Pierwsze co do mnie dociera to wszechobecny hałas, nawet gorszy niż tu, zaraz potem jakieś krzyki, które jeśli się nie mylę są w wykonaniu Krychowiaka, dopiero potem słyszę mój ulubiony głos na świecie.

- Mela? - Automatycznie na moich ustach pojawia się uśmiech, aż głowy ulatuje myśl, że Leon czeka na mnie, chociaż powinien być już dawno w barze, jak przystało na porządnego właściciela. - Jesteś tam? - dopytuje.

- Tak, skarbie, jestem. - odzywam się, przełykając gulę w gardle. Zadzwonił do mnie, chociaż jest w Rosji, a za niecałą godzinę zaczyna się mecz o honor.

- Mela, obroniłaś się, prawda? - dopytuje, a ja słyszę w jego głosie zdenerwowanie.

- Tak… - Nawet nie jestem w stanie dokończyć, bo Arkadiusz ogłasza to całej szatni, z której zaczynają wydobywać się jeszcze głośniejsze niż zaledwie chwilę temu, ale te moment później całkowicie milkną, a wśród nich odzywa się jeden, poważny.

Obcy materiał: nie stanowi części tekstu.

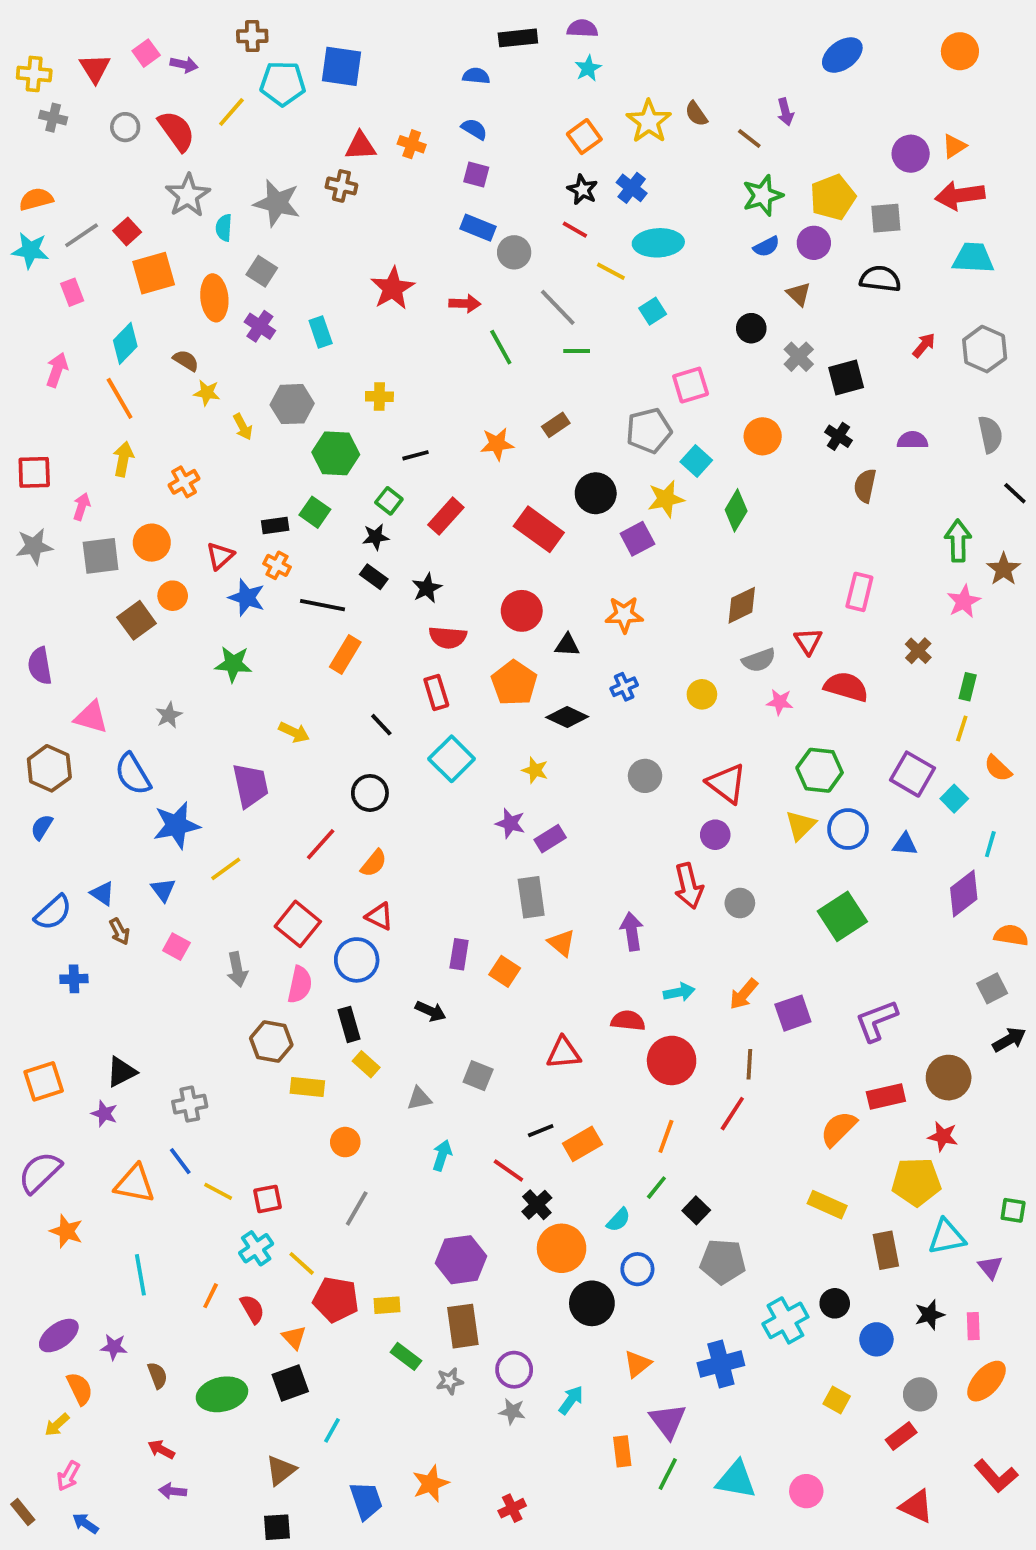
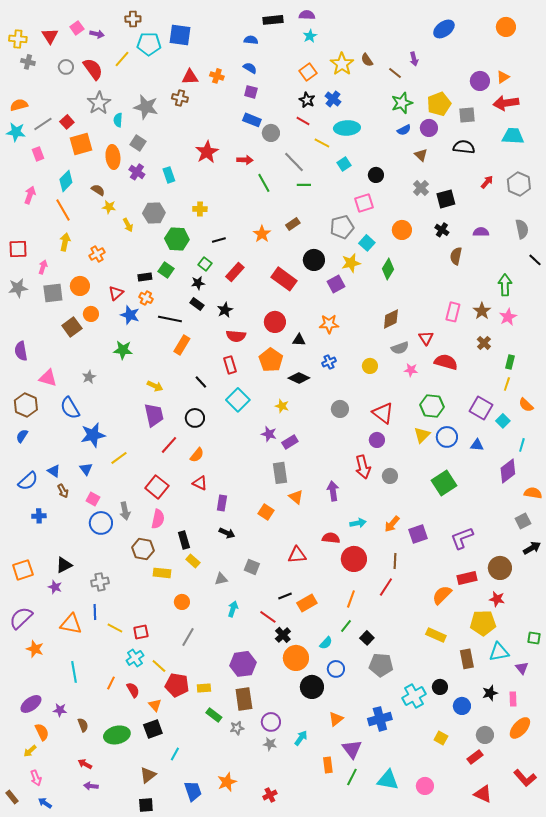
black circle: (751, 328) -> (376, 175), moved
orange star: (497, 444) -> (262, 234), turned -30
brown star: (1004, 569) -> (482, 311), moved
purple trapezoid: (250, 785) -> (154, 415), moved
purple rectangle: (459, 954) -> (222, 503), moved
blue circle: (357, 960) -> (101, 523), moved
blue line: (180, 1161) -> (95, 612), turned 35
pink arrow: (68, 1476) -> (36, 778), turned -49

- Milik, ile razy mam powtarzać, że w szatni macie nie używać telefonów? - mówi surowy głos.

- Ale, trenerze… - zaczyna.

- Nie ma żadnego “ale”, Arek. Chowaj ten telefon.

- Melka się obroniła! - odzywa się Kuba.

- Naprawdę? W takim razie wybaczam. - Głos Nawałki łagodnieje. - Słyszy mnie cały czas? Daj na głośnik. - Po chwilowych  szumach, wszystko się uspokaja. - Gratulacje, Mela. Jesteśmy z ciebie wszyscy dumni. Jestem pewny, że z tej okazji chłopaki przygotują dla ciebie jakiś odjazdowy prezent.

- Dziękuję i wiecie co? Mam pomysł z czego się ucieszę najbardziej. - mówię. - Wygrajcie mi to, bo inaczej wstyd mi będzie się pokazywać na zgrupowaniu. Możecie się pożegnać z królową Fify, panowie. - Po szatni polskich Orzełków roznosi się jęk, a ja mogę się na to tylko uśmiechnąć.

- Słyszeliście, panowie? To jest wasza motywacja na dzisiaj. Postarajcie się, albo słyszeliście. Dla Melki. - Uśmiecham się od ucha do ucha, żałując że nie wpadłam na to w niedziele, gdy grali z Kolumbią. Mogłam do nich chociaż zadzwonić. Może Adam by mi to wtedy też wybaczył.